The reduction in the neutralizing potential of antibodies due to the constant appearance of new variants has been a cause for concern. We observed lower neutralizing antibody seropositivity against the Gamma variant (p.1) in naïve individuals, with seroconversion only after the 2nd dose, and a minimum positive rate of 11% after 120 days; in other words, these individuals would be more exposed at around 30% when compared with exposition to the primary strain of SARS-CoV-2 (B.1.1.33) circulating in Brazil.

Given the circulation in Brazil of emerging variants of concern, such as Delta (B1.617.2), which has already been shown in vitro to be 8 times less sensitive for mRNA vaccine-induced antibodies compared to the wild type (WT) [32], and, more recently, Omicron, with preliminary data indicating substantial effect on vaccine efficacy against symptomatic infections and disease [30], there is a need for ongoing assessments of the levels of these antibodies to understand if subsequent infection with this variant in naïve vaccinated individuals restores antibody levels and improves durability, due to the extent of memory responses.

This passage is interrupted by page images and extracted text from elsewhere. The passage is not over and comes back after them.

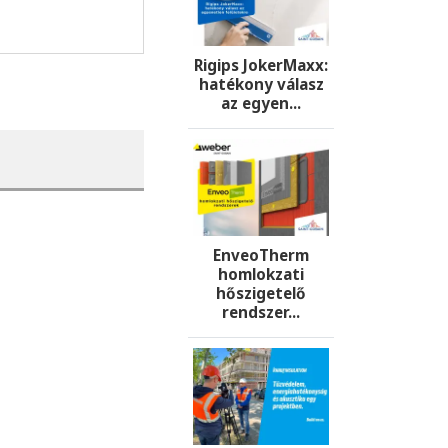
Rigips JokerMaxx:
hatékony válasz
az egyen...
EnveoTherm
homlokzati
hőszigetelő
rendszer...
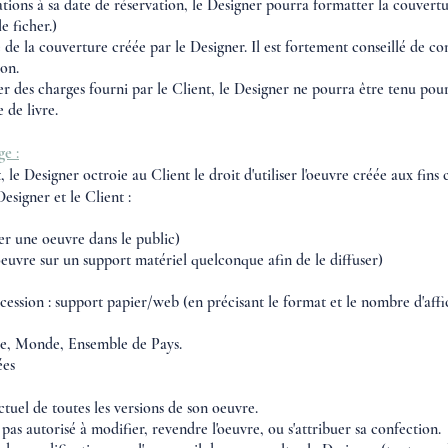
mations à sa date de réservation, le Designer pourra formatter la couvert
le ficher.)
e de la couverture créée par le Designer. Il est fortement conseillé de
ion.
ier des charges fourni par le Client, le Designer ne pourra être tenu po
e de livre.
ge
:
 le Designer octroie au Client le droit d'utiliser l'oeuvre créée aux fins
Designer et le Client :
une oeuvre dans le public)
e sur un support matériel quelconque afin de le diffuser)
on : support papier/web (en précisant le format et le nombre d'afficha
 Monde, Ensemble de Pays.
es
ctuel de toutes les versions de son oeuvre.
pas autorisé à modifier, revendre l'oeuvre, ou s'attribuer sa confection.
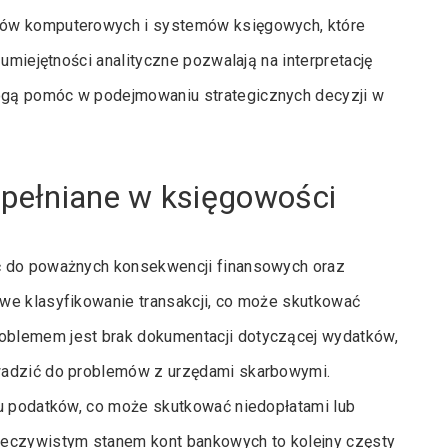
mów komputerowych i systemów księgowych, które
umiejętności analityczne pozwalają na interpretację
ogą pomóc w podejmowaniu strategicznych decyzji w
opełniane w księgowości
ć do poważnych konsekwencji finansowych oraz
we klasyfikowanie transakcji, co może skutkować
oblemem jest brak dokumentacji dotyczącej wydatków,
wadzić do problemów z urzędami skarbowymi.
iu podatków, co może skutkować niedopłatami lub
zeczywistym stanem kont bankowych to kolejny częsty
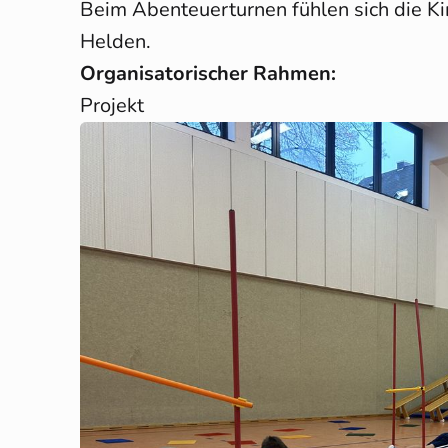
Beim Abenteuerturnen fühlen sich die Ki
Helden.
Organisatorischer Rahmen:
Projekt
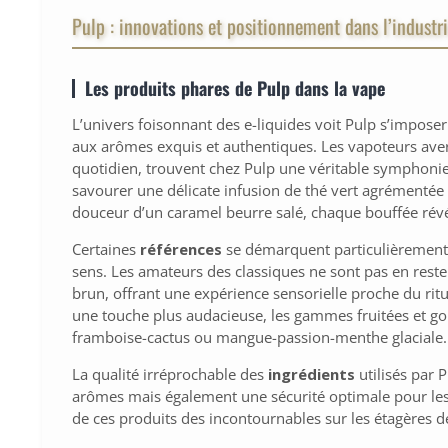
Pulp : innovations et positionnement dans l’industri
Les produits phares de Pulp dans la vape
L’univers foisonnant des e-liquides voit Pulp s’impose
aux arômes exquis et authentiques. Les vapoteurs aver
quotidien, trouvent chez Pulp une véritable symphonie
savourer une délicate infusion de thé vert agrémentée
douceur d’un caramel beurre salé, chaque bouffée ré
Certaines
références
se démarquent particulièrement pa
sens. Les amateurs des classiques ne sont pas en reste
brun, offrant une expérience sensorielle proche du rit
une touche plus audacieuse, les gammes fruitées et g
framboise-cactus ou mangue-passion-menthe glaciale.
La qualité irréprochable des
ingrédients
utilisés par 
arômes mais également une sécurité optimale pour les
de ces produits des incontournables sur les étagères d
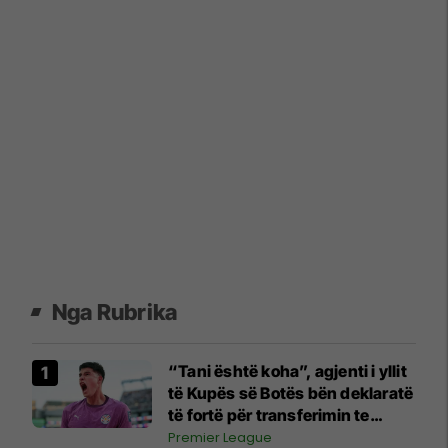
Nga Rubrika
“Tani është koha”, agjenti i yllit
të Kupës së Botës bën deklaratë
të fortë për transferimin te
Manchester United
Premier League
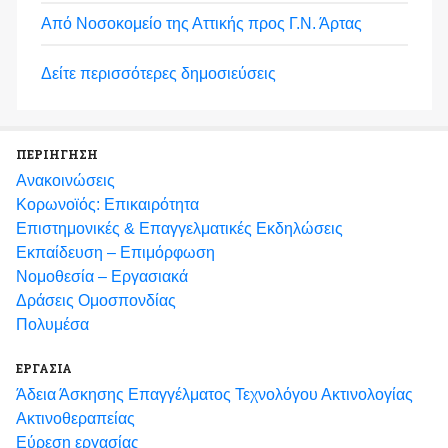
Από Νοσοκομείο της Αττικής προς Γ.Ν. Άρτας
Δείτε περισσότερες δημοσιεύσεις
ΠΕΡΙΗΓΗΣΗ
Ανακοινώσεις
Κορωνοϊός: Επικαιρότητα
Eπιστημονικές & Επαγγελματικές Eκδηλώσεις
Εκπαίδευση – Επιμόρφωση
Νομοθεσία – Εργασιακά
Δράσεις Ομοσπονδίας
Πολυμέσα
ΕΡΓΑΣΙΑ
Άδεια Άσκησης Επαγγέλματος Τεχνολόγου Ακτινολογίας
Ακτινοθεραπείας
Εύρεση εργασίας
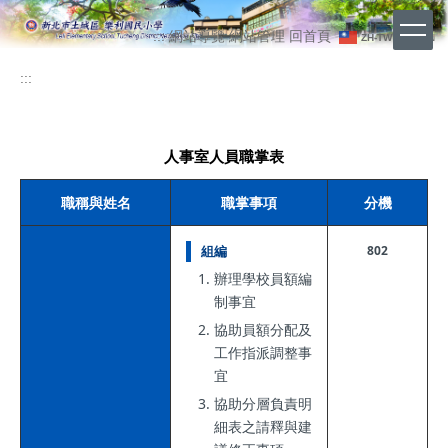
跳
上
到
:::
網站導覽
網站管理
回首頁
ZH-TW
EN
主
方
要
:::
功
內
能
容
區
區
人事室人員職掌表
職稱與姓名
職掌事項
分機
802
組編
辦理學校員額編
制事宜
協助員額分配及
工作指派調整事
宜
協助分層負責明
細表之請釋與建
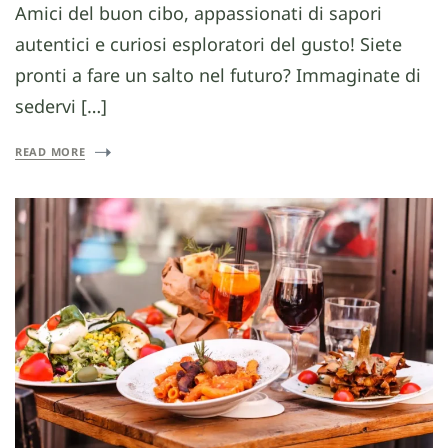
Amici del buon cibo, appassionati di sapori
autentici e curiosi esploratori del gusto! Siete
pronti a fare un salto nel futuro? Immaginate di
sedervi […]
READ MORE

Several countries have recommended different intervals, between 3 and 6 months, based on the epidemiological situation, vaccine availability, and emergence of new variants of concern [11]. To contain the advance of the Omicron variant in Brazil and reduce hospitalizations and deaths, the Ministry of Health also recommended reducing the interval between the second dose and the booster dose of immunization against COVID-19 to four months for all individuals over 18 years of age [11].

The limitation of our study was that we could not evaluate the neutralizing antibodies post-vaccination with Coronavac against the VOC currently circulating and the absence of booster (3rd dose) data in individuals pre-exposed or not exposed to SARS-CoV-2. These data would likely further confirm the trend that prior exposure to SARS-CoV-2 results in enhanced post-vaccination antibody responses, as well as perhaps a third booster would increase antibody levels in naïve individuals to those of pre-exposed individuals. It is worth noting that our results point to the importance of choosing the optimal time to perform the booster dose, and thereby effectively stimulate a robust and more stable antibody response.

In addition to the necessary administration of the timely booster vaccine dose, investigating the feasibility of developing new, updated vaccines based on new variants is crucial to avoid increasing infection rates and preventing the collapse of the health care system.

5. Conclusions

Circulating levels of RBD-specific antibodies in those naturally infected with SARS-CoV-2 or vaccinated with two doses of CoronaVac are not durable, falling to undetectable levels after six months. Comparatively, we found that a history of exposure to SARS-CoV-2 with the presence of detectable levels of anti-RBD antibodies in serum in the pre-vaccination period caused superior responses of neutralizing antibodies that were longer lasting. Two doses of the CoronaVac vaccine are not sufficient to induce a high response of neutralizing antibodies, reinforcing the need for a subsequent 3rd booster dose between 4 and6 months after the 2nd dose to prevent infection and symptomatic disease.